Call for Papers: Migration, Modernist Studies Association’s Annual Conference. Chicago, 4-7 November 2021

The city of Chicago was a major destination of the Great Migration, the mass exodus of African Americans from the Jim Crow South to the industrial centers of the North from 1916-1970. In the wake of the 2016 presidential election and ensuing developments in U.S. immigration policy, Chicago has been declared a sanctuary city for migrants and asylum-seekers. The MSA 2021 conference on Migration in Chicago aims to highlight the creativity, energy, and inspiration that the Great Migration brought to the city’s modernist culture, but also the racialized discrimination and persecution that confronted African American migrants in Chicago and other northern and western destinations. In addition to domestic migration, the conference invites new work on the making of the American city by waves of immigrants from Europe, Latin America, Asia, and Africa—in the case of Chicago, from the trading post of founding settler Jean Baptiste Point du Sable to the city’s famous lakefront skyline and its world-class museums, universities, libraries, concert halls, theatres, and jazz and blues clubs. To accompany the conference the Newberry Library has scheduled an exhibition, “Chicago Avant-Garde,” curated by Liesl Olson, which will showcase the radical experimental culture that emerged in Chicago across a range of artistic media during the first half of the twentieth century, focusing on the contributions of women to this cultural efflorescence.

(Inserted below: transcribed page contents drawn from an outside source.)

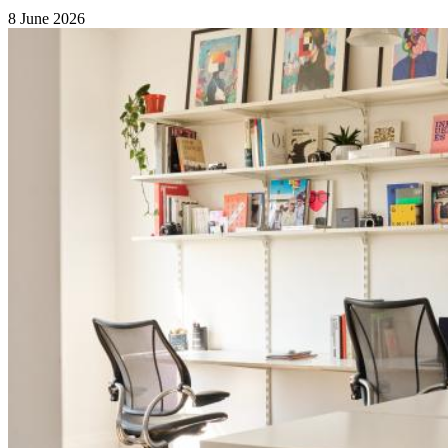
8 June 2026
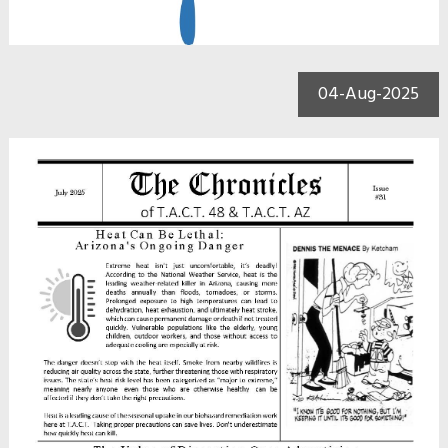
04-Aug-2025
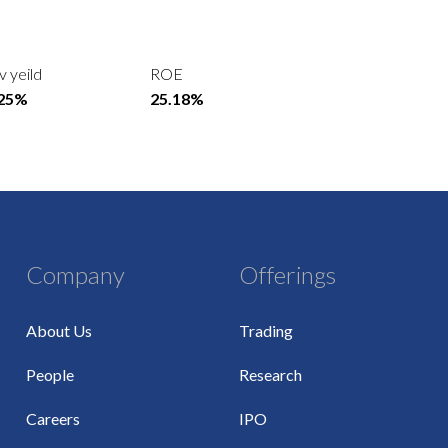
v yeild
ROE
.25%
25.18%
Company
Offerings
About Us
Trading
People
Research
Careers
IPO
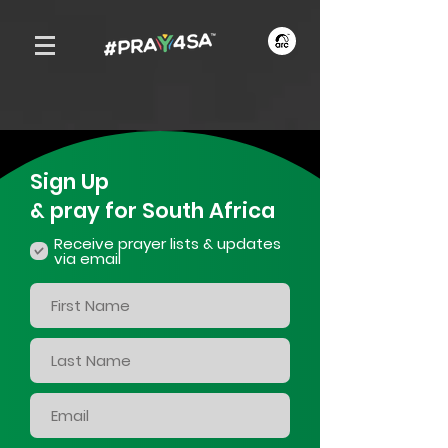
Sign Up
& pray for South Africa
Receive prayer lists & updates
via email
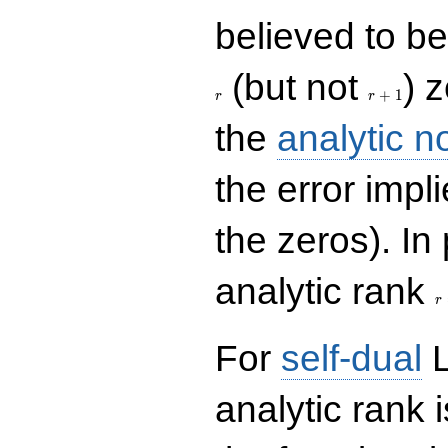
believed to be 
r+1
(but not
) 
+
1
r
r
the
analytic n
the error impl
the zeros). In
r
analytic rank
r
For
self-dual
L
analytic rank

MSA 2021 will take place in the historic Drake Hotel, located on Chicago’s beautiful lakeshore near many of the city’s attractions and safe, convenient public transportation for destinations further afield. Renamed “The Drayton,” the Drake inspired an early scene in Nella Larsen’s 1929 novel Passing in which two mixed race women, both passing as white, risk exposure and expulsion by taking tea on the Drake’s whites-only roof terrace. This terrace is now long gone, along with the segregation rules that limited its clientele to whites. But the racialized discrimination dramatized in Passing, which shaped Chicago’s ethnic neighborhoods, persists in downtown Chicago amidst the glamorous stores of the Magnificent Mile and the city’s vibrant restaurant scene, itself a beneficiary of migration. Though we chose the Migration theme and the Chicago venue long before the pandemic, the many interrelated crises of 2020 make it abundantly clear that the history of migration is far from past but profoundly shapes the present and future of American cities.

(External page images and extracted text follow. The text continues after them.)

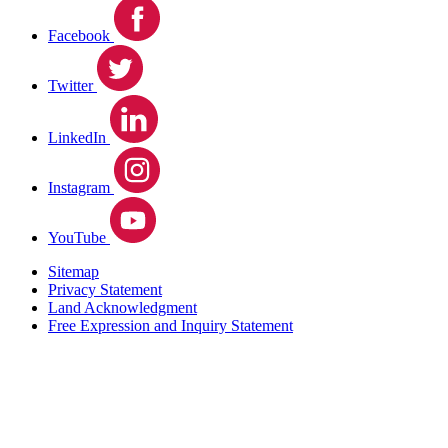
Facebook
Twitter
LinkedIn
Instagram
YouTube
Sitemap
Privacy Statement
Land Acknowledgment
Free Expression and Inquiry Statement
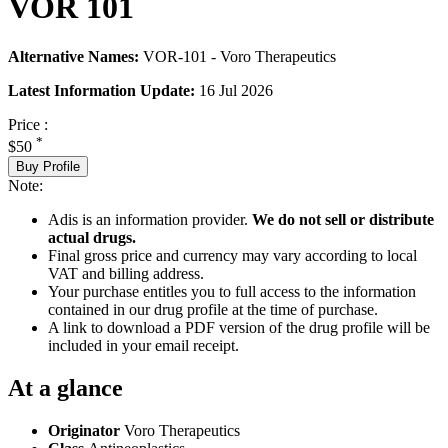
VOR 101
Alternative Names:
VOR-101 - Voro Therapeutics
Latest Information Update:
16 Jul 2026
Price :
*
$50
Buy Profile
Note:
Adis is an information provider.
We do not sell or distribute
actual drugs.
Final gross price and currency may vary according to local
VAT and billing address.
Your purchase entitles you to full access to the information
contained in our drug profile at the time of purchase.
A link to download a PDF version of the drug profile will be
included in your email receipt.
At a glance
Originator
Voro Therapeutics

Participants are invited to understand migration as a capacious term, enabling new conversations about the Great Migration, migration from abroad, the current global migration crisis, and the impact of these demographic movements on modernist innovation in literature, drama, music, art, architecture, and design in the twentieth- and twentieth-first centuries. Taken metaphorically, the theme of migration also embraces translation, transmission, transmediality, transnationalism, transgenderism, transraciality, and transference—the “carrying across” in all senses that the Greek root of meta-phor suggests.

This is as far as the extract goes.